# Hocking River 5/30 & 5/31



## RiverWader (Apr 1, 2006)

Well after losing most of my sight 5 years ago I made my 1st wading trips, and holy cow did it feel great. We started in at Hocking College on Saturday and waded to the Plains, We ended up with 27 Bass, 5 Crappie, 3 Bluegill and 1 Catfish between 3 of Us. I threw a black Bitsy Bug with a Zoom super chunk, they threw chubs and minnows. Sunday We started at the mill and went down to Holzer med. We caught 19 Bass 15 Crappie, 6 Cats, 6 Drum 2 Hybrids, I threw a shallow shad rap in baby bass, they threw minnows and worms. all in all it felt really good to get back out, i was kind of emotional startin out. cant wait to get out and push myself to try and do more things


----------



## Specwar (Sep 22, 2014)

Good for you!!


----------



## maynard (May 19, 2007)

Love to hear this! I pray you will have many more fishin adventures to come.


----------



## BuckeyeCrappie1965 (Jul 15, 2019)

Prayers lifted up, PM me please River.


----------



## RiverWader (Apr 1, 2006)

BuckeyeCrappie1965 said:


> Prayers lifted up, PM me please River.


how do you pm?


----------



## polebender (Oct 29, 2011)

RiverWader said:


> how do you pm?


Click on the persons avatar, then click on Start a Conversation.


----------



## crappie4me (Jan 25, 2009)

RiverWader said:


> Well after losing most of my sight 5 years ago I made my 1st wading trips, and holy cow did it feel great. We started in at Hocking College on Saturday and waded to the Plains, We ended up with 27 Bass, 5 Crappie, 3 Bluegill and 1 Catfish between 3 of Us. I threw a black Bitsy Bug with a Zoom super chunk, they threw chubs and minnows. Sunday We started at the mill and went down to Holzer med. We caught 19 Bass 15 Crappie, 6 Cats, 6 Drum 2 Hybrids, I threw a shallow shad rap in baby bass, they threw minnows and worms. all in all it felt really good to get back out, i was kind of emotional startin out. cant wait to get out and push myself to try and do more things


you are an inspiration..keep at it..and good luck to you.


----------



## RiverWader (Apr 1, 2006)

BuckeyeCrappie1965 said:


> Prayers lifted up, PM me please River.


pn sent i think


----------



## 3 dog Ed (Apr 25, 2014)

Cant imagine what you have gone thru. But getting back on a river must be special. Good luck to you!


----------



## RiverWader (Apr 1, 2006)

3 dog Ed said:


> Cant imagine what you have gone thru. But getting back on a river must be special. Good luck to you!

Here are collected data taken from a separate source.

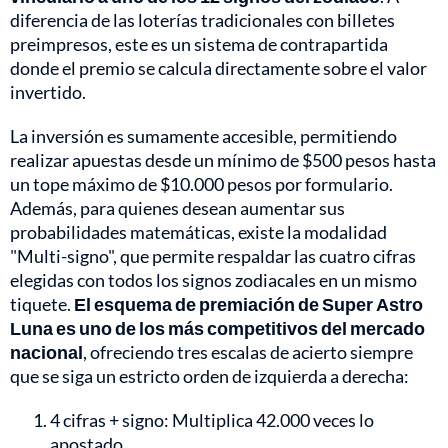
diferencia de las loterías tradicionales con billetes
preimpresos, este es un sistema de contrapartida
donde el premio se calcula directamente sobre el valor
invertido.
La inversión es sumamente accesible, permitiendo
realizar apuestas desde un mínimo de $500 pesos hasta
un tope máximo de $10.000 pesos por formulario.
Además, para quienes desean aumentar sus
probabilidades matemáticas, existe la modalidad
"Multi-signo", que permite respaldar las cuatro cifras
elegidas con todos los signos zodiacales en un mismo
tiquete.
El esquema de premiación de Super Astro
Luna es uno de los más competitivos del mercado
nacional
, ofreciendo tres escalas de acierto siempre
que se siga un estricto orden de izquierda a derecha:
4 cifras + signo: Multiplica 42.000 veces lo
apostado.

special doesnt even come close to itt, before i lost my sight i fished every day now im trying to get out of my comfort zone and try things again


----------



## youngunner (Jun 21, 2009)

Riverwader,
I used to read your hocking river posts religiously when I was a student at OU. Many of us missed reading your posts about your relentless success fishing the hocking. I had wondered if you were still in the area fishing as i had not seen you post about the hocking or at all in some time. I am sure the river missed her old friend and I am glad to hear of your incredible triumph. God bless


----------



## MIGHTY (Sep 21, 2013)

Dang I had no idea this was the case. A couple guys in the southeast section said you were the guy to talk to about the hocking when I asked a few questions about a month ago. Now I feel kind of bad for bothering you with PM’s. If I make another trip out there in a few weeks for some more cats you’re welcome to join us if you want. I’ll supply the baits.


----------



## RiverWader (Apr 1, 2006)

youngunner said:


> Riverwader,
> I used to read your hocking river posts religiously when I was a student at OU. Many of us missed reading your posts about your relentless success fishing the hocking. I had wondered if you were still in the area fishing as i had not seen you post about the hocking or at all in some time. I am sure the river missed her old friend and I am glad to hear of your incredible triumph. God bless


yes still in area i lost my sight, and had some personal problems, but the love of that river was to strong and it helped me through it


----------



## RiverWader (Apr 1, 2006)

MIGHTY said:


> Dang I had no idea this was the case. A couple guys in the southeast section said you were the guy to talk to about the hocking when I asked a few questions about a month ago. Now I feel kind of bad for bothering you with PM’s. If I make another trip out there in a few weeks for some more cats you’re welcome to join us if you want. I’ll supply the baits.


dont feel bad for bothering me, it actually was nice helpin out, for once someone didnt treat me like i was fraggle, anytime anyone needs help on the hocking i can help


----------



## RiverWader (Apr 1, 2006)

Bank fished the river sunday, caught 3 drum, 2 channels and 4 leatherbacks. man i forgot how bad they stink


----------



## slimdaddy45 (Aug 27, 2007)

I also like the Hocking my old fishing buddy is almost blind also his vision is like looking the eye of a needle and cant see nothing at night but he still loves to fish he will soon be 80 yrs old. I sure feel for for people that cant see


----------



## RiverWader (Apr 1, 2006)

for me, im completely blind in my left eye, and its like im wearing very dark sunglasses in the right. diabetes did a number on me ill be 42 in jan


----------